Glenn Gould and the case for moral rights in sound recordings
On the IPKat blog, Mira T. Sundara Rajan writes about one of the most gifted musicians of our generation and an interesting issue in moral rights:
"[October 4] is the 33rd anniversary of the death of Glenn Gould – Canadian pianist and musician extraordinaire, who died in 1982, at the premature age of fifty. One month before he died, Gould completed re-recording the work that had first made him famous, the Goldberg Variations of J.S. Bach. But to say that he revisited an old work in that final recording seems curiously imprecise. The second recording was so utterly novel, so completely reimagined from his first, spectacular, and universally admired, 1955 version of the work that, in its own way, it qualified as a new undertaking. Amazingly, the second Goldberg managed to fascinate and captivate just as fully as the original recording did, but in a completely different way. It holds the work together with what Gould called “a sense of pulse,” and further bolsters Gould’s already stellar reputation as an artist of almost cosmic significance.

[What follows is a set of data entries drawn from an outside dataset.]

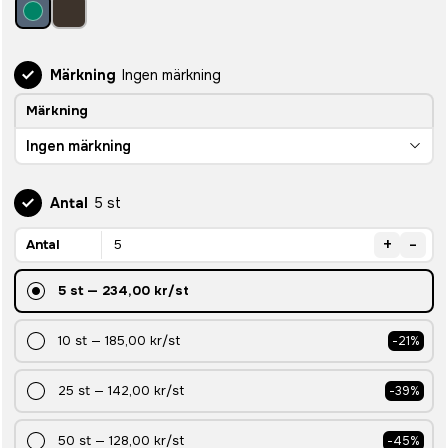
Märkning
Ingen märkning
Märkning
Ingen märkning
Antal
5 st
+
-
Antal
5
st
—
234,00 kr
/st
10
st
—
185,00 kr
/st
-
21
%
25
st
—
142,00 kr
/st
-
39
%
50
st
—
128,00 kr
/st
-
45
%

In the three decades that intervened between the two recordings, Gould developed what may have been the most remarkable career in the history of Western classical music. He hated live performance. At the age of 32, he decided to live life as he wanted to, and undertook the dramatic and unprecedented step of retiring permanently from the stage. He was warned against doing so by his manager, the legendary Walter Homburger, who told him that audiences were fickle and, once gone, he might never be able to come back. But Gould had a plan – to maintain his presence in the world of classical music through recordings – and proceeded to carry out this feat with extraordinary efficiency and effectiveness.
The secret of Gould’s success was arguably very simple: it lay in the quality of his recordings. Gould approached recording as no artist had previously done. For him, the goal of recording was not to reproduce his own live performance; rather, it was to create a new, unique work, one that could only have been born in the studio. Live performances were one-off affairs and, if something went wrong, if anything were different from what the artist truly desired, nothing could be done. The failure was complete – a fatality. He called it the “non-take-twoness” of performance. In contrast, the recording studio represented control – supreme, undeniable, artistic control – the ability not so much to excise and avert mistakes (not an issue for Gould) but to re-think and re-conceptualize every instant of a musical interpretation, to exercise creative control over nearly every dimension of the final musical form."